So they say ST_Distance this less than 50 instead of using ST_DWithin.

So like ST_Distance can't use an index.

So you know their queries might take minutes and then when they

switch it to ST_DWithin and finishes in milliseconds, that kind

of thing because it would have to scan the whole all the records

if you do ST_Distance.

That's a classical mistake that people make.

Nikolay: I'm curious, does AI make this mistake or not?

Regina: And what's annoying is like in SQL Server, it's different.

You can actually use ST_Distance and it uses an index.

Paul: So what are they doing in SQL Server?

They must be rewriting the query.

Regina: Yeah, they must be rewriting the query.

So I was surprised that, oh yeah, you can do distance less than

50 and it will do the right thing.

It will do it pretty much what RS_ST_DWithin does.

Paul: That's interesting.

That, yeah, well query rewriting is kind of deep.

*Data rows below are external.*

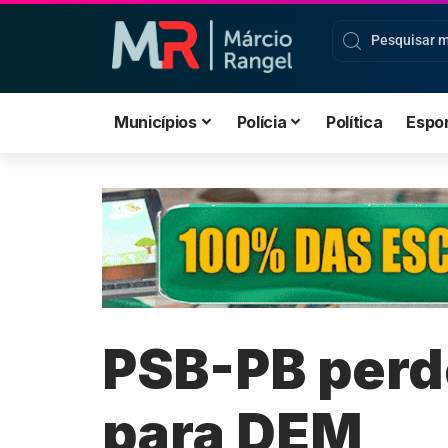
Municípios
Polícia
Política
Espo
PSB-PB perde
para DEM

But the fact that they do that is interesting just in and of

itself.

It speaks to them, well either like presupposing a problem their

users are going to have or something their users really did have

constantly so it's worth it for them to go to the extra work

of doing a query rewrite for that case.

Regina: I noticed that Postgres does do query rewrites too, right?

Paul: It does.

There's an affordance there.

We could muck with the plan if we wanted to.

Regina: Yeah, if you do in, they change it to any, right?

Paul: Yeah.

Yeah.

Regina: So in theory, we could do a rewrite somewhere.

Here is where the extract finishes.